Who makes the best irons in golf?

Best irons in golf

To be fair, that’s not really a fair question. That’s because every golfer and every swing is different. I may love a certain set of irons, but you may not agree because you strike the ball differently.

Each model in a series of clubs is made to the same specifications, using the same materials and technology for that particular manufacturer. But my swing has nuances and idiosyncrasies that yours doesn’t, and vice versa. So Brand A might be great for me, but Brand B is the better choice for you.

So it’s not so much a question of who makes the best irons, but rather who makes the best irons for you. And to help you answer that question, you should first focus on what type of iron is right for your particular skill level.

High Handicap

If you’re just starting to play the game, your scores are probably very high because you’re a new to it and learning. So you need clubs that are very forgiving on mis-hits and will help you lift the ball off the ground by having a sole that won’t dig into the turf. Oversized game improvement irons are the best choice for you.
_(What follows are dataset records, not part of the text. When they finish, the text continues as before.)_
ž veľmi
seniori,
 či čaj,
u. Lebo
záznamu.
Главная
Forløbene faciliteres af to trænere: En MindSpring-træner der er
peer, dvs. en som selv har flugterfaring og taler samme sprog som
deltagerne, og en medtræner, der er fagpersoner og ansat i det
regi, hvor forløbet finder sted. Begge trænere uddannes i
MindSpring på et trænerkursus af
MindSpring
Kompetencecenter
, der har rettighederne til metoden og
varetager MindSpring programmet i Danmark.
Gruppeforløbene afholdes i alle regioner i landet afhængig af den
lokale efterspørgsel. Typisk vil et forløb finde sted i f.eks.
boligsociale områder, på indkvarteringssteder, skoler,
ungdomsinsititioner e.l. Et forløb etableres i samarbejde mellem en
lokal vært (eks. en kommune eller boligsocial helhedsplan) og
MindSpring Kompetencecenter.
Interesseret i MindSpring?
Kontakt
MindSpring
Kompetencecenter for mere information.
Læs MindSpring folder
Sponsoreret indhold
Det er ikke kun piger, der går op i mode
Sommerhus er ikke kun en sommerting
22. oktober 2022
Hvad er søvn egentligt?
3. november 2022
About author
Oversized irons are also a good choice for senior players who have lost some of their strength and stamina over the years.

Mid Handicap

Your handicap falls in the range from about 9 to 17. You have the ability to work your shots, but you still need some game-improvement technology help from your clubs. Midsize heads are right for you. These types of irons usually have a cavity-back design (where weight is redistributed to outer areas of the clubhead, around the perimeter, as opposed to being more concentrated behind the clubface’s sweet spot) and are not as wide as oversize irons.

Low Handicap

You are a better golfer, with a handicap that goes from single digits up to 11. You can shape your shots at will, have a solid understanding of swing mechanics, and consistently hit the ball in the sweet spot in the center of the clubface. Those in the higher end of this range may have an occasional mishit, but blades (a.k.a. muscleback irons) are the irons for players in this group because the weighting of blades is concentrated behind the center of the clubface where better golfers consistently hit the ball. Also, more skilled golfers sometimes prefer them because they believe blades allow them to more easily work the ball and have a softer feel at impact.

All the major (and many smaller) brands make good irons—Titleist, Callaway, Ping, Cobra, Mizuno, Adams, Nike—the list is seemingly endless. Some cater toward certain handicap levels, and/or offer proprietary technology designed to help various skill levels.
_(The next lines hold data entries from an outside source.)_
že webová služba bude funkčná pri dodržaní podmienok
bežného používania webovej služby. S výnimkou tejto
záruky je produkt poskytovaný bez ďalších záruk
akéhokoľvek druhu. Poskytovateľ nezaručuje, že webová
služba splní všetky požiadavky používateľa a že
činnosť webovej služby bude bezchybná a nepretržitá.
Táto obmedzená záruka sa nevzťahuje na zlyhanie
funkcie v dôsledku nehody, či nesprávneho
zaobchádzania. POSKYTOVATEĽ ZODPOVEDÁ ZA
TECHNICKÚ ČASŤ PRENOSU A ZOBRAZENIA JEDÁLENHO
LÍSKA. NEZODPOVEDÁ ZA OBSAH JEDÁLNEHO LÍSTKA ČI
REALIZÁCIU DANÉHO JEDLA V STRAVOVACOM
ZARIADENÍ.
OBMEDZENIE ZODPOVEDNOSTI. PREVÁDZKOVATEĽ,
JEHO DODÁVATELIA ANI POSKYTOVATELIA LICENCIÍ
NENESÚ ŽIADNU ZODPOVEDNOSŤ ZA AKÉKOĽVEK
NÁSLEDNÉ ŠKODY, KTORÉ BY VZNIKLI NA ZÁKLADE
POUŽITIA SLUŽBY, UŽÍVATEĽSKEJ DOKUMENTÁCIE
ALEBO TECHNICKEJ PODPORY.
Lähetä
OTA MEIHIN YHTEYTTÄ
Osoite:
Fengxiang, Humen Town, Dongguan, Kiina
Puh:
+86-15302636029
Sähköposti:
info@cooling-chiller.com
But you have to test the different brands to see which is the best option for you. That being said, there is one series of irons that has tested and rated well for each category of handicapper: TaylorMade’s Rocketbladez.
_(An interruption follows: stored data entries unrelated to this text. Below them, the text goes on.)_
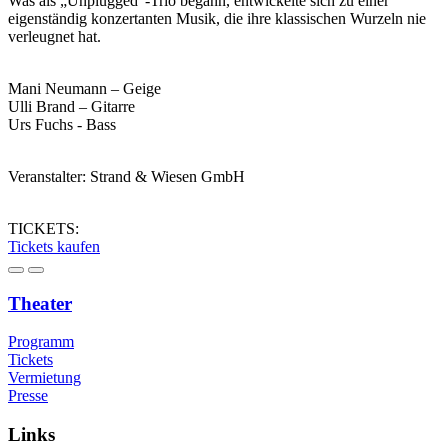
Was als „Unplugged“-Trio begann, entwickelte sich zu einer
eigenständig konzertanten Musik, die ihre klassischen Wurzeln nie
verleugnet hat.
Mani Neumann – Geige
Ulli Brand – Gitarre
Urs Fuchs - Bass
Veranstalter: Strand & Wiesen GmbH
TICKETS:
Tickets kaufen
Theater
Programm
Tickets
Vermietung
Presse
Links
TaylorMade Rocketbladez Max Irons are good for the high handicapper. Golf Magazine named them one of their top irons in 2013 and said:

“These lively sticks get high marks for forgiveness and received strong scores for distance control and look, too.”

GM also said that accuracy and forgiveness were Rockebladez’s real strengths, along with a high launch, and a high ball flight that promotes a consistently straight shot.

TaylorMade RocketBladez Irons are made for the mid-handicapper. They won the Golf Digest 2013 Hot List Gold award and were also named an Innovation Category Leader and Demand Category Leader. Another interesting tidbit from Golf Digest is about the design for the RocketBladez, which grew from research that showed 72 percent of impacts with irons come below the center of the face. Creating “consistent distance” all over the area where average golfers make contact the most is what you probably need.

And for the low-handicapper, there’s the Rocketbladez Tour Irons. RocketBladez Tour is the first distance-enhancing iron to be played on Tour, and has already been used to win three times, including by Dustin Johnson at the 2013 Hyundai Tournament of Champions. Golf Magazine had this to say:

“Crisp, springy feel—the ball really jumps off the face; head tears through the turf; tons of shock dampening on thin hits.”

But this is just one of the many iron choices out there. Do a little bit of homework, and you can find the one that’s right for you enjoy your rounds that much more.